Anne Maynes of the Gartner Group said in the SOA conference earlier this month that software architecture must change to embrace the plethora of platforms and form factors that are emerging.
This is a subject very close to my own interests and after working for many years in a major European bank where I sang the same song for about six years and only found deaf ears I feel at once pleased that the idea is becoming mainstream enough for Gartner to be shouting about it and depressed that I was not able to convince people that such a thing was needed.
Interestingly, I am making great effort at the moment to create some mobile phone applications which present their own special challenges. I am not the worlds expert on the different API sets afforded by Windows Phone 7, iPhone and Android but I feel very confident creating applications in C#. A technique that I have been developing over the last couple of years relies on a modified form of MVVM in which the application interacts with a strongly defined and bidirectional presentation layer. This application component is then capable of being bound in an abstract way to the various data-binding or equivalent mechanisms present in the diverse UI systems provided by the different platforms.

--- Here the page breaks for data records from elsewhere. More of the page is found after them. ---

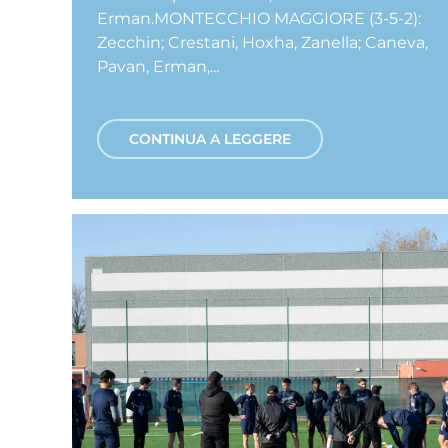
Erman.MONTECCHIO MAGGIORE (3-5-2):
Zecchin; Crestani, Hoxha, Zanella; Caneva,
Pavan, Erman,...
CONTINUA A LEGGERE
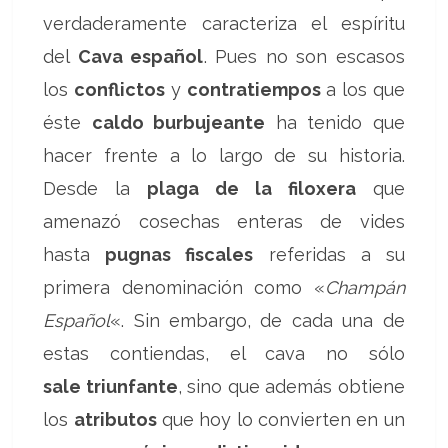
verdaderamente caracteriza el espíritu
del
Cava español
. Pues no son escasos
los
conflictos
y
contratiempos
a los que
éste
caldo burbujeante
ha tenido que
hacer frente a lo largo de su historia.
Desde la
plaga de la filoxera
que
amenazó cosechas enteras de vides
hasta
pugnas fiscales
referidas a su
primera denominación como «
Champán
Español
«. Sin embargo, de cada una de
estas contiendas, el cava no sólo
sale triunfante
, sino que además obtiene
los
atributos
que hoy lo convierten en un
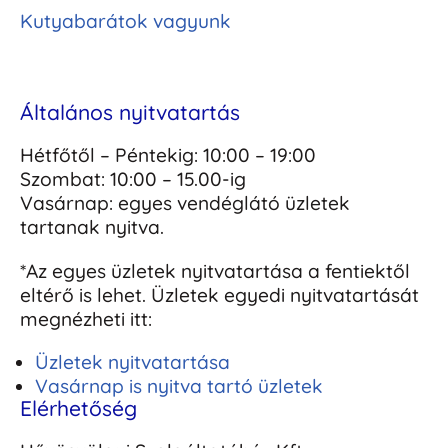
Kutyabarátok vagyunk
Általános nyitvatartás
Hétfőtől – Péntekig: 10:00 – 19:00
Szombat: 10:00 – 15.00-ig
Vasárnap: egyes vendéglátó üzletek
tartanak nyitva.
*Az egyes üzletek nyitvatartása a fentiektől
eltérő is lehet. Üzletek egyedi nyitvatartását
megnézheti itt:
Üzletek nyitvatartása
Vasárnap is nyitva tartó üzletek
Elérhetőség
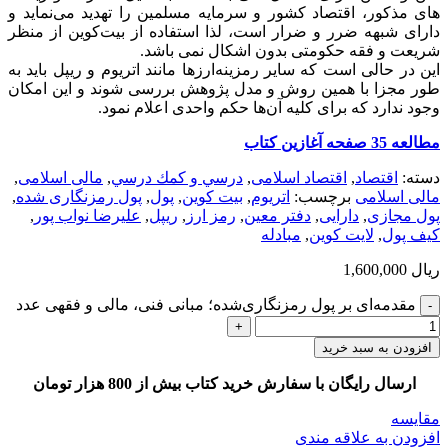
های مذکور، اقتصاد کشور و سرمایه مسلمین را تهدید می‌نماید و
دارای شبهه ضرر و ضرار است، لذا استفاده از بیت‌کوین از منظر
شریعت و فقه حکومتی بدون اشکال نمی باشد.
این در حالی است که سایر رمزینه‌ارزها مانند اتریوم و ریپل باید به
طور مجزا با همین روش و مدل پژوهش بررسی شوند و این امکان
وجود ندارد که برای کلیه آن‌ها حکم واحدی اعلام نمود.
مطالعه 35 صفحه آغازین کتاب
دسته:
اقتصاد
,
اقتصاد اسلامی
,
درسي و كمك درسي
,
مالی اسلامی
,
مالی اسلامی
برچسب:
اتریوم
,
بیت کوین
,
پول
,
پول رمزنگاری شده
,
پول مجازی
,
دارایی
,
دفتر معین
,
رمز ارز
,
ریپل
,
علیرضا نواب پور
,
کیف پول
,
لایت کوین
,
مبادله
ریال
1,600,000
مقدمه‌ای بر پول رمزنگاری‌شده؛ مبانی فنی، مالی و فقهی عدد
افزودن به سبد خرید
ارسال رایگان با سفارش خرید کتاب بیش از 800 هزار تومان
مقایسه
افزودن به علاقه مندی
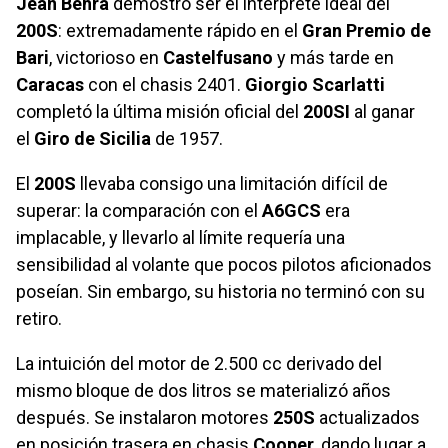
Jean Behra
demostró ser el intérprete ideal del
200S
: extremadamente rápido en el
Gran Premio de
Bari
, victorioso en
Castelfusano
y más tarde en
Caracas
con el chasis 2401.
Giorgio Scarlatti
completó la última misión oficial del
200SI
al ganar
el
Giro de Sicilia
de 1957.
El
200S
llevaba consigo una limitación difícil de
superar: la comparación con el
A6GCS
era
implacable, y llevarlo al límite requería una
sensibilidad al volante que pocos pilotos aficionados
poseían. Sin embargo, su historia no terminó con su
retiro.
La intuición del motor de 2.500 cc derivado del
mismo bloque de dos litros se materializó años
después. Se instalaron motores
250S
actualizados
en posición trasera en chasis
Cooper
, dando lugar a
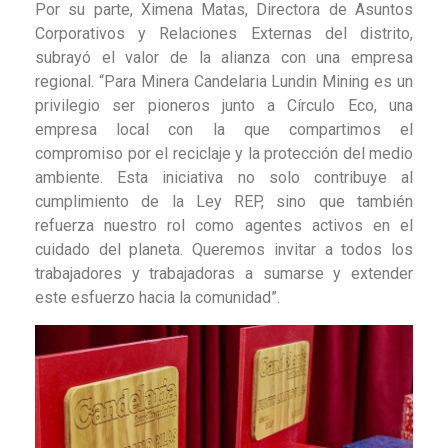
Por su parte, Ximena Matas, Directora de Asuntos
Corporativos y Relaciones Externas del distrito,
subrayó el valor de la alianza con una empresa
regional. “Para Minera Candelaria Lundin Mining es un
privilegio ser pioneros junto a Círculo Eco, una
empresa local con la que compartimos el
compromiso por el reciclaje y la protección del medio
ambiente. Esta iniciativa no solo contribuye al
cumplimiento de la Ley REP, sino que también
refuerza nuestro rol como agentes activos en el
cuidado del planeta. Queremos invitar a todos los
trabajadores y trabajadoras a sumarse y extender
este esfuerzo hacia la comunidad”.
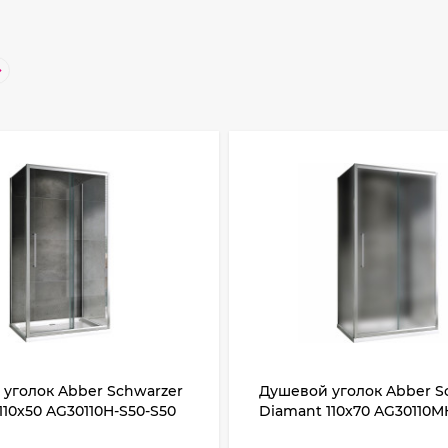
уголок Abber Schwarzer
Душевой уголок Abber S
110x50 AG30110H-S50-S50
Diamant 110x70 AG30110M
Хром стекло прозрачное
S70M профиль Хром стек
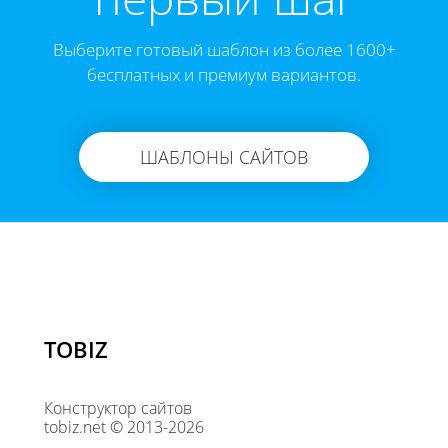
Выберите готовый шаблон из более 1600+
бесплатных и премиум вариантов.
ШАБЛОНЫ САЙТОВ
TOBIZ
Конструктор сайтов
tobiz.net © 2013-2026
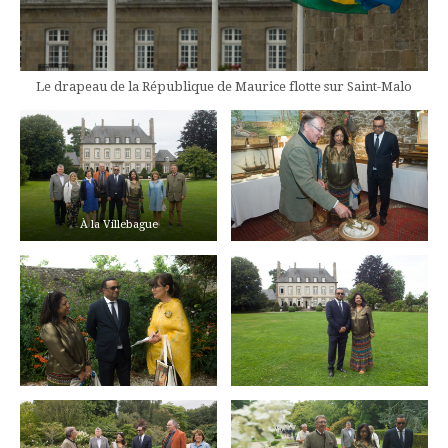
Le drapeau de la République de Maurice flotte sur Saint-Malo
À la Villebague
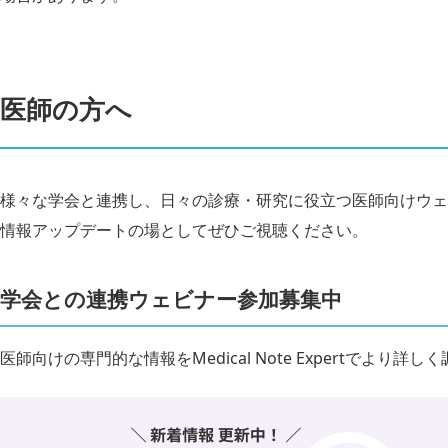
医師の方へ
様々な学会と連携し、日々の診療・研究に役立つ医師向けウェ
情報アップデートの場としてぜひご視聴ください。
学会との連携ウェビナー参加募集中
医師向けの専門的な情報をMedical Note Expertでより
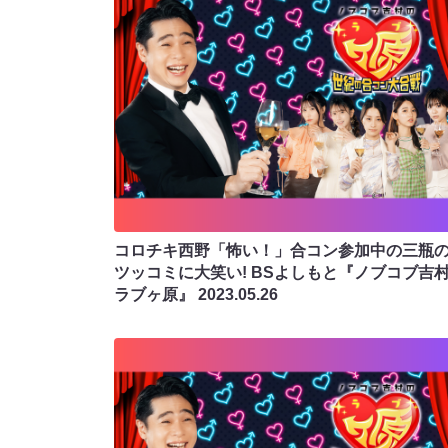
コロチキ西野「怖い！」合コン参加中の三瓶
ツッコミに大笑い! BSよしもと『ノブコブ吉
ラブヶ原』
2023.05.26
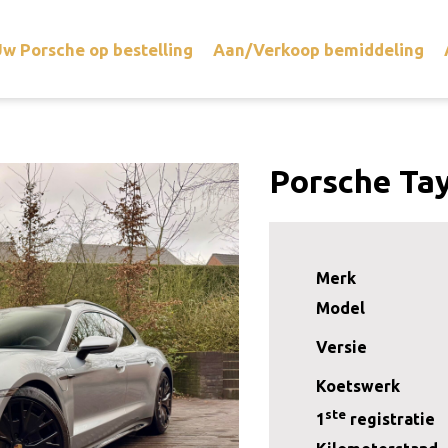
w Porsche op bestelling
Aan/Verkoop bemiddeling
Porsche Ta
Merk
Model
Versie
Koetswerk
ste
1
registratie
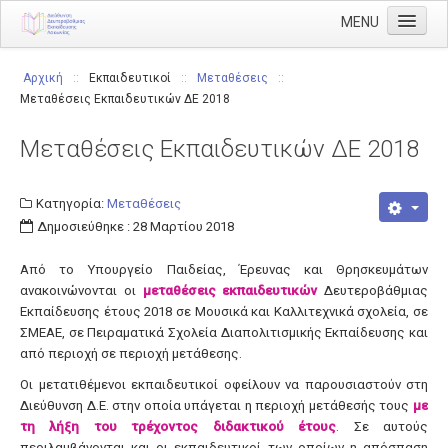
MENU
Αρχική
Αρχική
::
Εκπαιδευτικοί
::
Μεταθέσεις
::
Μεταθέσεις Εκπαιδευτικών ΔΕ 2018
Διεύθυνση
Διευθυντής
Μεταθέσεις Εκπαιδευτικών ΔΕ 2018
Διάρθρωση
Κατηγορία:
Μεταθέσεις
Τμήμα Α' Διοικητικού
Δημοσιεύθηκε : 28 Μαρτίου 2018
Τμήμα Β' Οικονομικού
Από το Υπουργείο Παιδείας, Έρευνας και Θρησκευμάτων
Τμήμα Γ' Προσωπικού
ανακοινώνονται οι
μεταθέσεις εκπαιδευτικών
Δευτεροβάθμιας
Τμήμα Δ' Πληροφορικής & Νέων Τεχνολογιών
Εκπαίδευσης έτους 2018 σε Μουσικά και Καλλιτεχνικά σχολεία, σε
ΣΜΕΑΕ, σε Πειραματικά Σχολεία Διαπολιτισμικής Εκπαίδευσης και
Τμήμα Ε' Εκπαιδευτικών Θεμάτων
από περιοχή σε περιοχή μετάθεσης.
ΠΥΣΔΕ
Οι μετατιθέμενοι εκπαιδευτικοί οφείλουν να παρουσιαστούν στη
Διεύθυνση Δ.Ε. στην οποία υπάγεται η περιοχή μετάθεσής τους
με
ΠΥΣΔΕ Επιλογής
τη λήξη του τρέχοντος διδακτικού έτους
. Σε αυτούς
περιλαμβάνονται και οι εκπαιδευτικοί των οποίων η απόσπαση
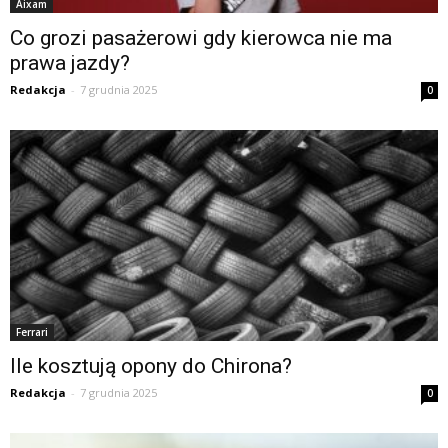
Aixam
Co grozi pasażerowi gdy kierowca nie ma
prawa jazdy?
Redakcja
-
7 grudnia 2025
0
Ferrari
Ile kosztują opony do Chirona?
Redakcja
-
7 grudnia 2025
0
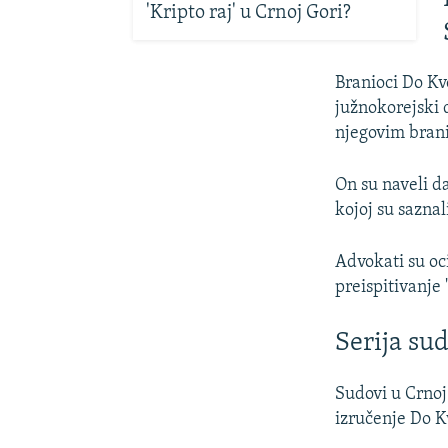
'Kripto raj' u Crnoj Gori?
Branioci Do Kv
južnokorejski 
njegovim brani
On su naveli da
kojoj su saznal
Advokati su oci
preispitivanje
Serija su
Sudovi u Crnoj
izručenje Do K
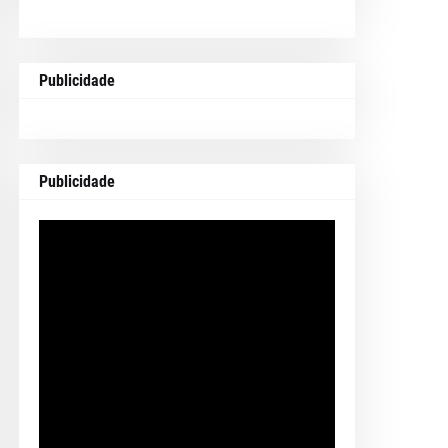
Publicidade
Publicidade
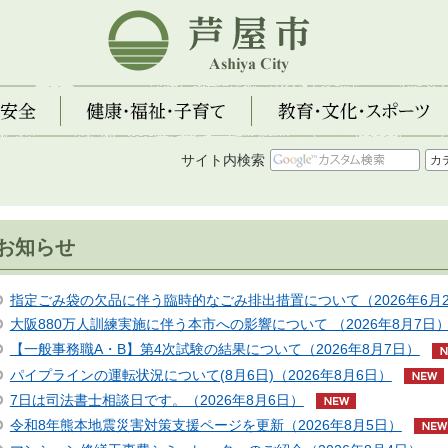
芦屋市
全
健康・福祉・子育て
教育・文化・スポーツ
サイト内検索
お知らせ
指定ごみ袋の欠品に伴う臨時的なごみ排出措置について（2026年6月2
大阪880万人訓練実施に伴う本市への影響について （2026年8月7日
【一般事務職A・B】第4次試験の結果について（2026年8月7日）
パイプラインの運転状況について(8月6日)（2026年8月6日）
7日は司法書士相談日です。（2026年8月6日）
令和8年熊本地震災害対策支援ページを更新（2026年8月5日）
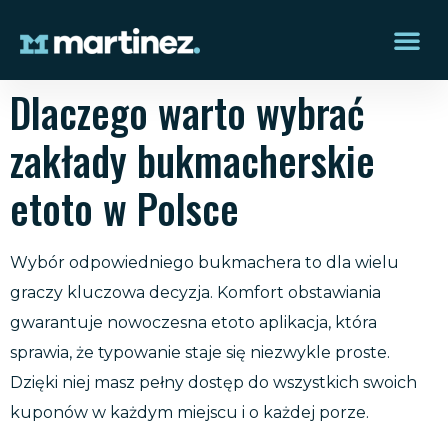
Dlaczego warto wybrać
zakłady bukmacherskie
etoto w Polsce
Wybór odpowiedniego bukmachera to dla wielu
graczy kluczowa decyzja. Komfort obstawiania
gwarantuje nowoczesna
etoto aplikacja
, która
sprawia, że typowanie staje się niezwykle proste.
Dzięki niej masz pełny dostęp do wszystkich swoich
kuponów w każdym miejscu i o każdej porze.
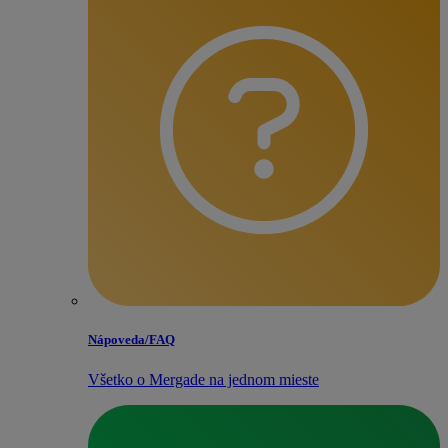
Nápoveda/​FAQ
Všetko o Mergade na jednom mieste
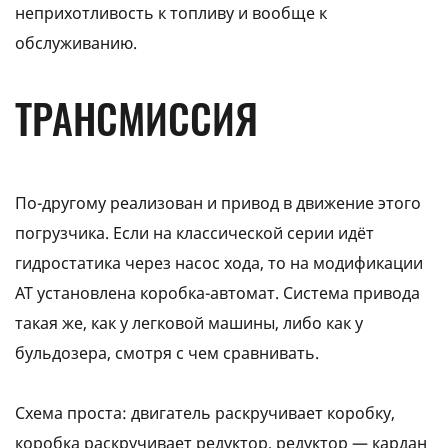
неприхотливость к топливу и вообще к
обслуживанию.
ТРАНСМИССИЯ
По-другому реализован и привод в движение этого
погрузчика. Если на классической серии идёт
гидростатика через насос хода, то на модификации
AT установлена коробка-автомат. Система привода
такая же, как у легковой машины, либо как у
бульдозера, смотря с чем сравнивать.
Схема проста: двигатель раскручивает коробку,
коробка раскручивает редуктор, редуктор — кардан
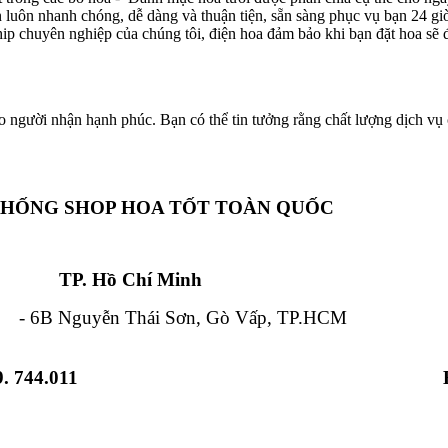
ôn luôn nhanh chóng, dễ dàng và thuận tiện, sẵn sàng phục vụ bạn 24 g
hip chuyên nghiệp của chúng tôi, điện hoa đảm bảo khi bạn đặt hoa sẽ đ
o người nhận hạnh phúc. Bạn có thể tin tưởng rằng chất lượng dịch vụ c
THỐNG SHOP HOA TỐT TOÀN QUỐC
Chí Minh Đà Nẵ
 Nguyễn Thái Sơn, Gò Vấp, TP.HCM - 84
. 744.011
 Từ Liêm, HN - 12 Hải Triều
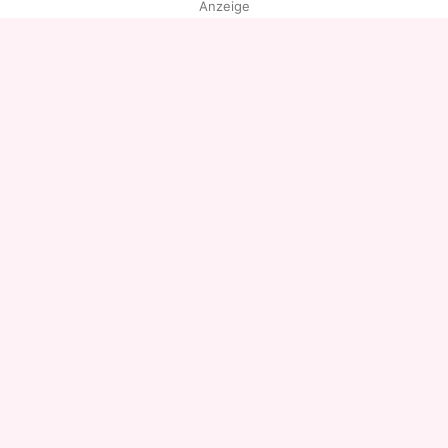
Anzeige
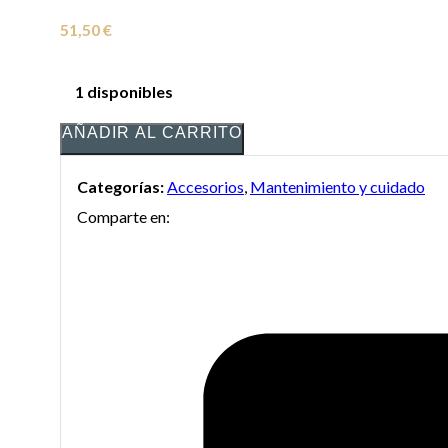
51,50
€
1 disponibles
AÑADIR AL CARRITO
Categorías:
Accesorios
,
Mantenimiento y cuidado
Comparte en:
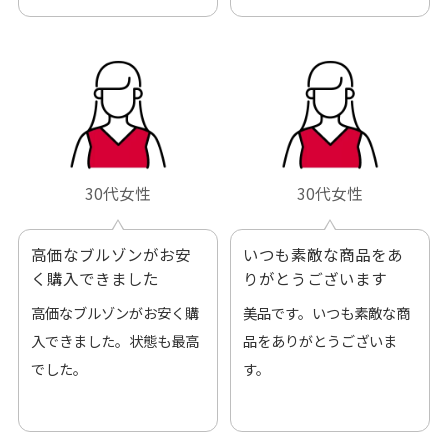
30代女性
30代女性
高価なブルゾンがお安
いつも素敵な商品をあ
く購入できました
りがとうございます
高価なブルゾンがお安く購
美品です。いつも素敵な商
入できました。状態も最高
品をありがとうございま
でした。
す。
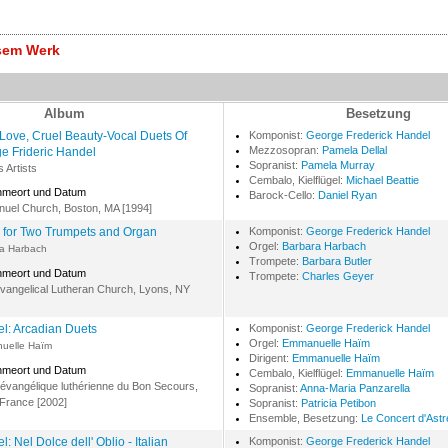
esem Werk
Album
Besetzung
 Love, Cruel Beauty-Vocal Duets Of
Komponist:
George Frederick Handel
Mezzosopran:
Pamela Dellal
e Frideric Handel
Sopranist:
Pamela Murray
s Artists
Cembalo, Kielflügel:
Michael Beattie
hmeort und Datum
Barock-Cello:
Daniel Ryan
uel Church, Boston, MA [1994]
 for Two Trumpets and Organ
Komponist:
George Frederick Handel
Orgel:
Barbara Harbach
a Harbach
Trompete:
Barbara Butler
hmeort und Datum
Trompete:
Charles Geyer
Evangelical Lutheran Church, Lyons, NY
l: Arcadian Duets
Komponist:
George Frederick Handel
Orgel:
Emmanuelle Haïm
uelle Haïm
Dirigent:
Emmanuelle Haïm
hmeort und Datum
Cembalo, Kielflügel:
Emmanuelle Haïm
 évangélique luthérienne du Bon Secours,
Sopranist:
Anna-Maria Panzarella
 France [2002]
Sopranist:
Patricia Petibon
Ensemble, Besetzung:
Le Concert d'Astr
: Nel Dolce dell' Oblio - Italian
Komponist:
George Frederick Handel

I have proven to myself at least that creating an application that has no UI whatsoever is a viable model and that the UI systems can be added on afterwards such that the application can be made compatible with any platform. I have tested this system and it works fine for WinForms, WPF, iPhone, Android and Windows Phone 7 as well as ASP.Net and Mac. Interestingly I develop in Visual Studio 2010 to validate the application and then transfer the code to Mono for the platforms which do not natively support C#.